Four items exhibited DIF on both gender and age when the calibration sample was analyzed by using ordinal logistic regression. Results showed no items with gender DIF and eight items with age DIF according to OLR; MH results identified six items with gender DIF and 10 with age DIF. Though no item was identified having DIF on both gender and age by using both OLR and MH, The PROMIS fatigue working group decided to remove four items that showed both gender and age DIFs by using MH and showed age DIF by using OLR after reviewing these items. Finally, three items with potential intellectual property concerns were set aside and not included in the final calibration. As a result, the PROMIS fatigue item bank version 1 consists of 95 items,

Relationship with the Legacy Items

We then compared the non-legacy items in the PROMIS fatigue item bank (v1) to the legacy items (i.e., FACIT-fatigue and the SF-vitality scale). Legacy items were not included in the FIB when the comparisons were conducted. High correlations were found on all comparisons. FACIT-fatigue was significantly correlated with “impact” and “experience”, r=0.93 and 0.94, respectively. Similarly, the SF-36/vitality scale had noteworthy correlations with the fatigue “impact” and “experience” scores, r=0.85 and 0.90, respectively.

Comparisons of CAT and Short-Forms

A post-hoc CAT simulation was conducted using the full-bank data without missing responses. The length of CAT was kept the same as the length of the short forms. Therefore, the CAT stopped after administering the 7th item regardless of the level of error associated with the fatigue estimate. The first item was selected to provide the maximum expected information over the prior distribution (a normal distribution). The subsequent items were selected targeting the posterior distributions, which converge to progressively narrow ranges as more items are administered. However, we incorporated a random component in item selection to promote more diverse selection of items for the bank. That is, instead of selecting the best item all the time, we selected one at random from a set of seven best candidate items at each stage. Because the Fatigue bank was large, incorporating the random component in item selection had a negligible impact on the measurement precision.

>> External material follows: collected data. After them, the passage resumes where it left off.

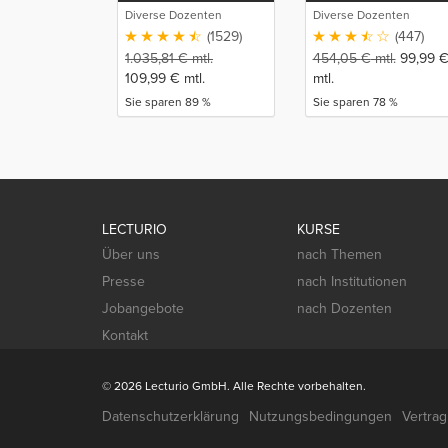
Komplettkurs
Diverse Dozenten
Diverse Dozenten
(1529)
(447)
1.035,81
€
mtl.
454,05
€
mtl.
99,99
109,99
€
mtl.
mtl.
Sie sparen 89 %
Sie sparen 78 %
LECTURIO
KURSE
Über uns
nach Themen
Presse
nach Institutionen
Jobangebote
nach Dozenten
Kontakt
© 2026 Lecturio GmbH. Alle Rechte vorbehalten.
Datenschutzerklärung
Nutzungsbedingungen
Vertra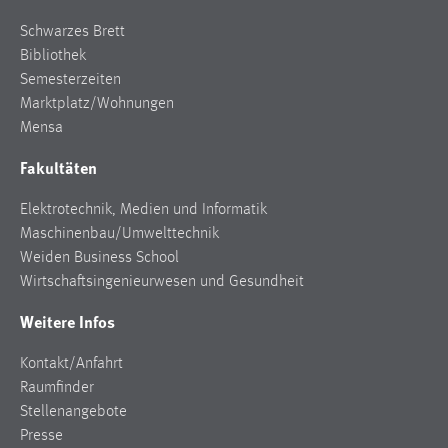
30 Tage
Schwarzes Brett
Bibliothek
Chat
Semesterzeiten
Marktplatz/Wohnungen
Name:
MibewSessionID, MIBEW_UserID, mibew_locale, mibew-
Mensa
chat-frame-style-5e9dbeb1811c0446
Fakultäten
Zweck:
Wird benötigt um die Chatfunktion nutzen zu können.
Elektrotechnik, Medien und Informatik
Maschinenbau/Umwelttechnik
Cookie Laufzeit:
Weiden Business School
MibewSessionID, mibew-chat-frame-style-
Wirtschaftsingenieurwesen und Gesundheit
5e9dbeb1811c0446 = Sitzungslaufzeit, mibew_locale = 3
Jahre, MIBEW_UserID = 1 Jahr
Weitere Infos
Login
Kontakt/Anfahrt
Raumfinder
Name:
Stellenangebote
fe_user, be_user, be_lastLoginProvider
Presse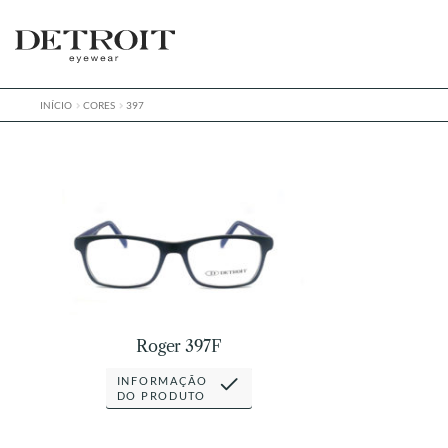
Pular
Pular
para
para
navegação
o
conteúdo
INÍCIO
CORES
397
Roger 397F
INFORMAÇÃO
DO PRODUTO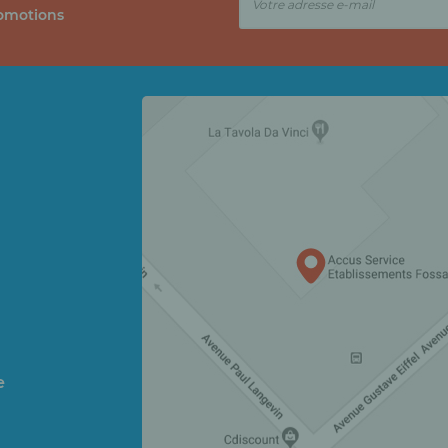
romotions
e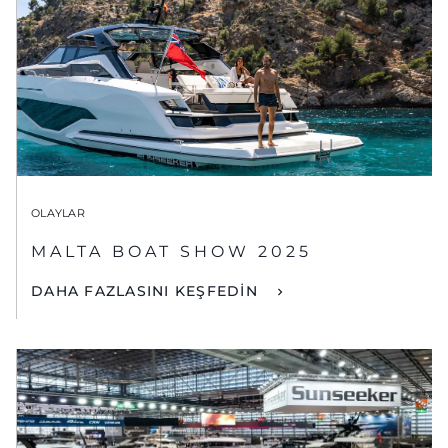
OLAYLAR
MALTA BOAT SHOW 2025
DAHA FAZLASINI KEŞFEDİN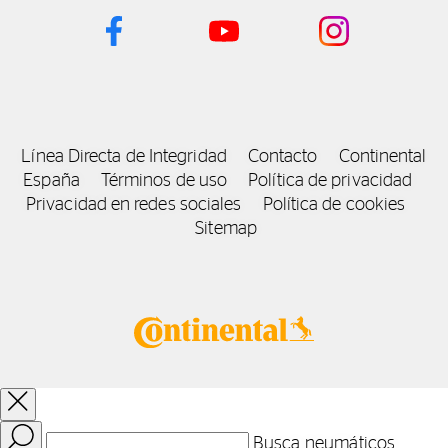
Línea Directa de Integridad
Contacto
Continental
España
Términos de uso
Política de privacidad
Privacidad en redes sociales
Política de cookies
Sitemap
Busca neumáticos,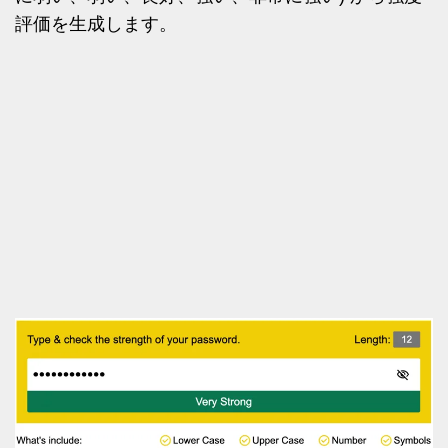
評価を生成します。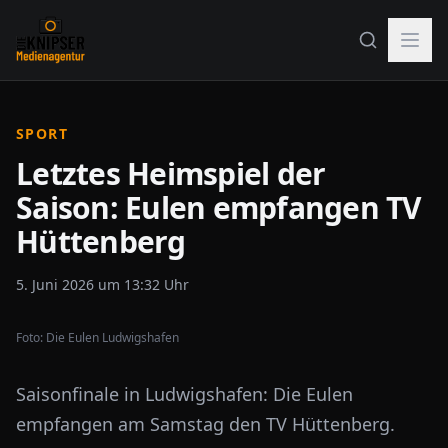
SPORT
Letztes Heimspiel der
Saison: Eulen empfangen TV
Hüttenberg
5. Juni 2026 um 13:32 Uhr
Foto:
Die Eulen Ludwigshafen
Saisonfinale in Ludwigshafen: Die Eulen
empfangen am Samstag den TV Hüttenberg.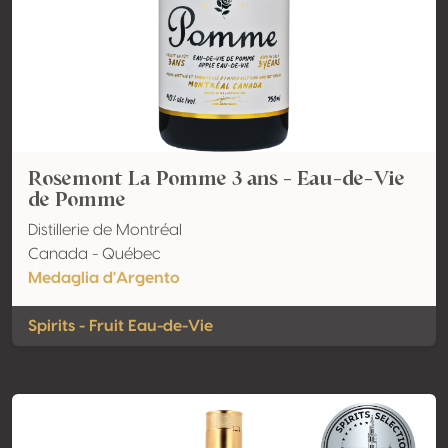
Rosemont La Pomme 3 ans - Eau-de-Vie
de Pomme
Distillerie de Montréal
Canada - Québec
Medaglia d'Argento
Spirits - Fruit Eau-de-Vie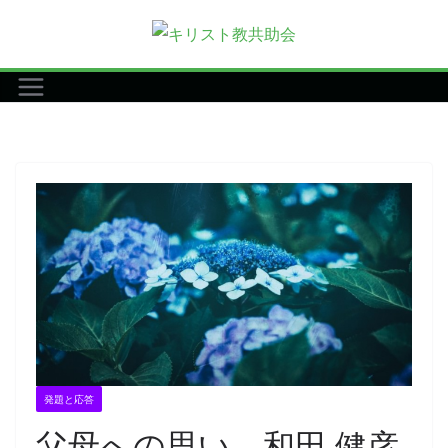
コ
ン
テ
ン
ツ
へ
ス
キ
ッ
プ
発題と応答
父母への思い 和田 健彦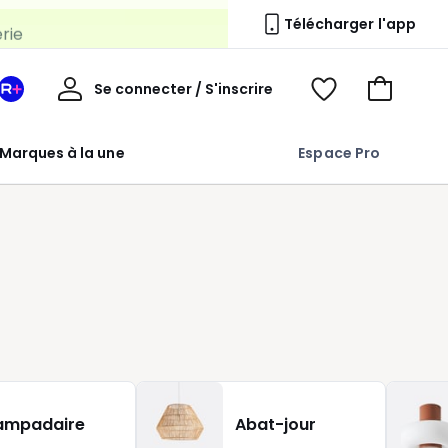
erie
Télécharger l'app
Mon
Se connecter / S'inscrire
Mon
Voir
Voir
compte
espace
mes
mon
La
favoris
panier
Marques à la une
Espace Pro
Redoute
+
ampadaire
Abat-jour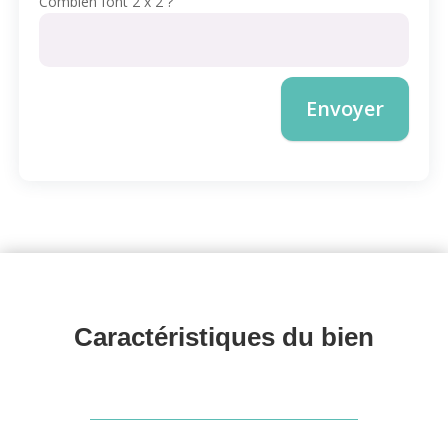
Combien font 2 x 2 ?
Envoyer
Caractéristiques du 
bien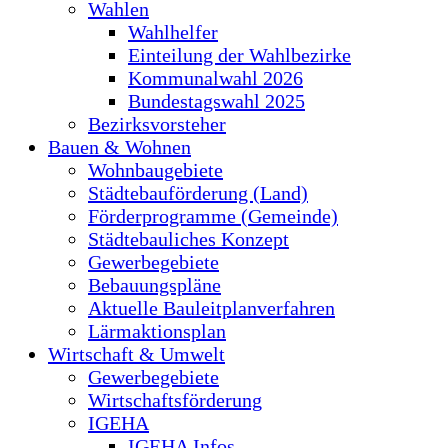
Wahlen
Wahlhelfer
Einteilung der Wahlbezirke
Kommunalwahl 2026
Bundestagswahl 2025
Bezirksvorsteher
Bauen & Wohnen
Wohnbaugebiete
Städtebauförderung (Land)
Förderprogramme (Gemeinde)
Städtebauliches Konzept
Gewerbegebiete
Bebauungspläne
Aktuelle Bauleitplanverfahren
Lärmaktionsplan
Wirtschaft & Umwelt
Gewerbegebiete
Wirtschaftsförderung
IGEHA
IGEHA Infos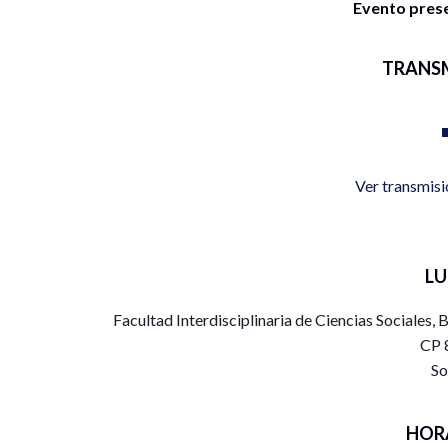
Evento presen
TRANS
Ver transmis
L
Facultad Interdisciplinaria de Ciencias Sociales,
CP 
So
HOR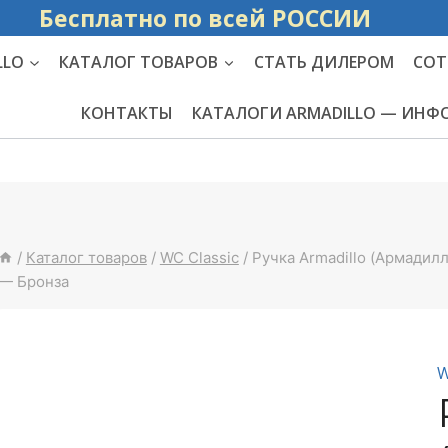
Бесплатно по вс
LLO
КАТАЛОГ ТОВАРОВ
СТАТЬ ДИЛЕРОМ
СОТ
КОНТАКТЫ
КАТАЛОГИ ARMADILLO — ИН
/
Каталог товаров
/
WC Classic
/
Ручка Armadillo (Армадил
— Бронза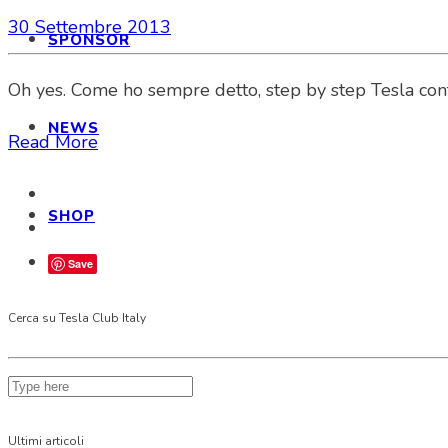
30 Settembre 2013
SPONSOR
Oh yes. Come ho sempre detto, step by step Tesla cont
NEWS
Read More
SHOP
Save
Cerca su Tesla Club Italy
Ultimi articoli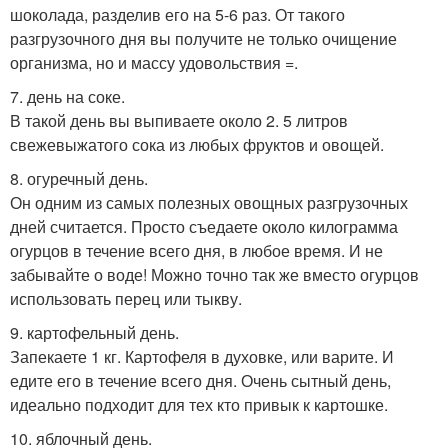
шоколада, разделив его на 5-6 раз. От такого
разгрузочного дня вы получите не только очищение
организма, но и массу удовольствия =.
7. день на соке.
В такой день вы выпиваете около 2. 5 литров
свежевыжатого сока из любых фруктов и овощей.
8. огуречный день.
Он одним из самых полезных овощных разгрузочных
дней считается. Просто съедаете около килограмма
огурцов в течение всего дня, в любое время. И не
забывайте о воде! Можно точно так же вместо огурцов
использовать перец или тыкву.
9. картофельный день.
Запекаете 1 кг. Картофеля в духовке, или варите. И
едите его в течение всего дня. Очень сытный день,
идеально подходит для тех кто привык к картошке.
10. яблочный день.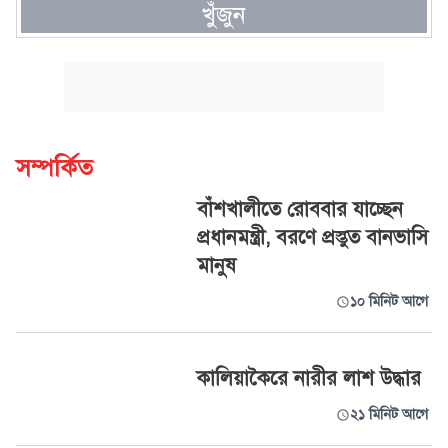
খুঁজুন
সম্পর্কিত
বাঁশখালীতে রোববার যাচ্ছেন
প্রধানমন্ত্রী, বরণে প্রস্তুত বানভাসি
মানুষ
১০ মিনিট আগে
কালিয়াকৈরে নারীর লাশ উদ্ধার
২১ মিনিট আগে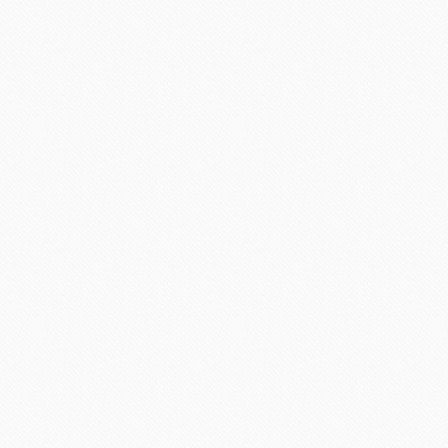
Jennifer Lawrence de Christian Dio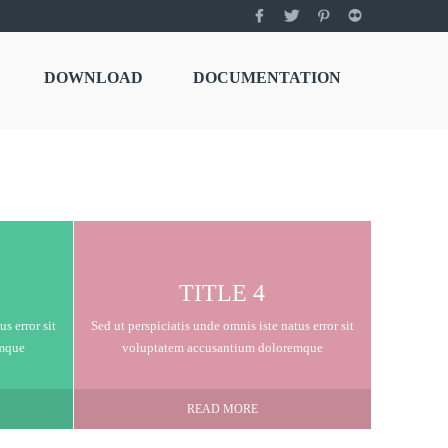
esign
DOWNLOAD
DOCUMENTATION
R TAGLINE
dy to go !
TITLE 4
s error sit
Sed ut perspiciatis unde omnis iste natus error sit
emque
voluptatem accusantium doloremque
READ MORE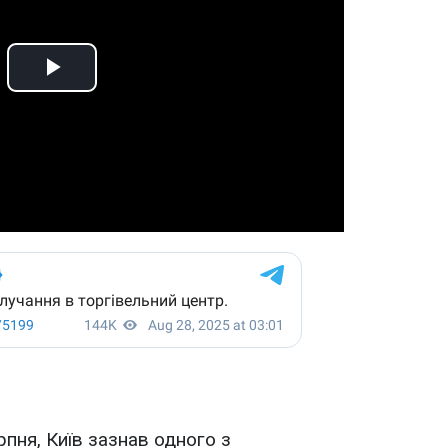
Play
Video
рпня, Київ зазнав одного з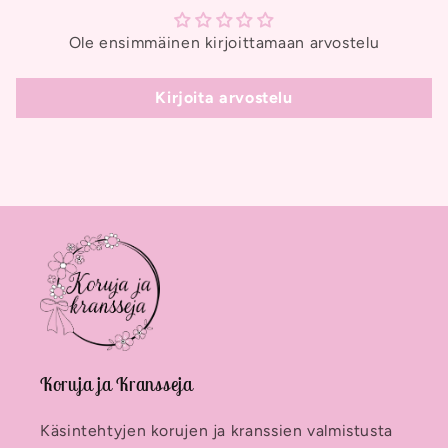
Ole ensimmäinen kirjoittamaan arvostelu
Kirjoita arvostelu
Koruja ja Kransseja
Käsintehtyjen korujen ja kranssien valmistusta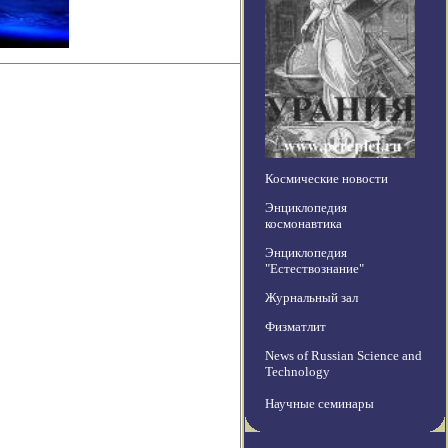
Космические новости
Энциклопедия
космонавтика
Энциклопедия
"Естествознание"
Журнальный зал
Физматлит
News of Russian Science and
Technology
Научные семинары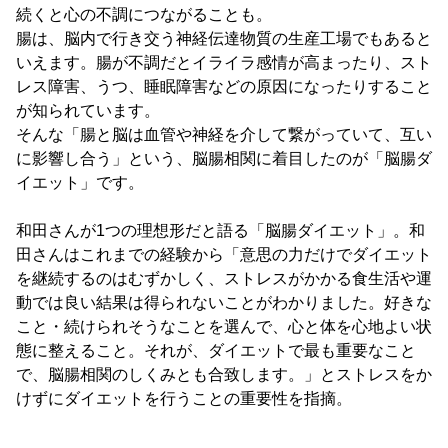
続くと心の不調につながることも。
腸は、脳内で行き交う神経伝達物質の生産工場でもあると
いえます。腸が不調だとイライラ感情が高まったり、スト
レス障害、うつ、睡眠障害などの原因になったりすること
が知られています。
そんな「腸と脳は血管や神経を介して繋がっていて、互い
に影響し合う」という、脳腸相関に着目したのが「脳腸ダ
イエット」です。
和田さんが1つの理想形だと語る「脳腸ダイエット」。和
田さんはこれまでの経験から「意思の力だけでダイエット
を継続するのはむずかしく、ストレスがかかる食生活や運
動では良い結果は得られないことがわかりました。好きな
こと・続けられそうなことを選んで、心と体を心地よい状
態に整えること。それが、ダイエットで最も重要なこと
で、脳腸相関のしくみとも合致します。」とストレスをか
けずにダイエットを行うことの重要性を指摘。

We estimated the error functions of three short-forms and CAT by using Firestar,49 a CAT simulation program. Results are shown in Figure 3. All IRT-based scaled scores were converted into T-Scores (mean=50 and standard deviation=10), matching the 2000 US Census data by race, gender and education. As expected, CAT showed consistently better precision than short-forms. This is shown in the graphic by the relatively low (compared to other forms of administration) standard errors throughout a wide range of T-scores (in other words, very good estimates of the construct in those with a wide range of fatigue). Among these three short-forms, better precision was found depending on their designed target areas; the low-end short form was more precise for people with less fatigue (higher SEs in people with high fatigue levels), and high-end for people with more fatigue while content-oriented for people with moderate fatigue. However, all three short-forms showed good precision for the majority of participants. Specifically, the low-end short-form had reliability greater than 0.9 for people with T-scores 32–73, content-oriented for people with T-scores of 40–78, and high-end short-form for people with T-scores of 45 and higher. Ninety-five percent of participants could be estimated with a reliability of 0.9 or higher by all short-forms (T-score=32 at the 5th percentile). A nearly normal distribution was the person fatigue T-scores (Figure 4).

Figure 3
Comparisons of Short-forms and CAT
Figure 4
Distribution of the Sample Fatigue Scores (in T-score).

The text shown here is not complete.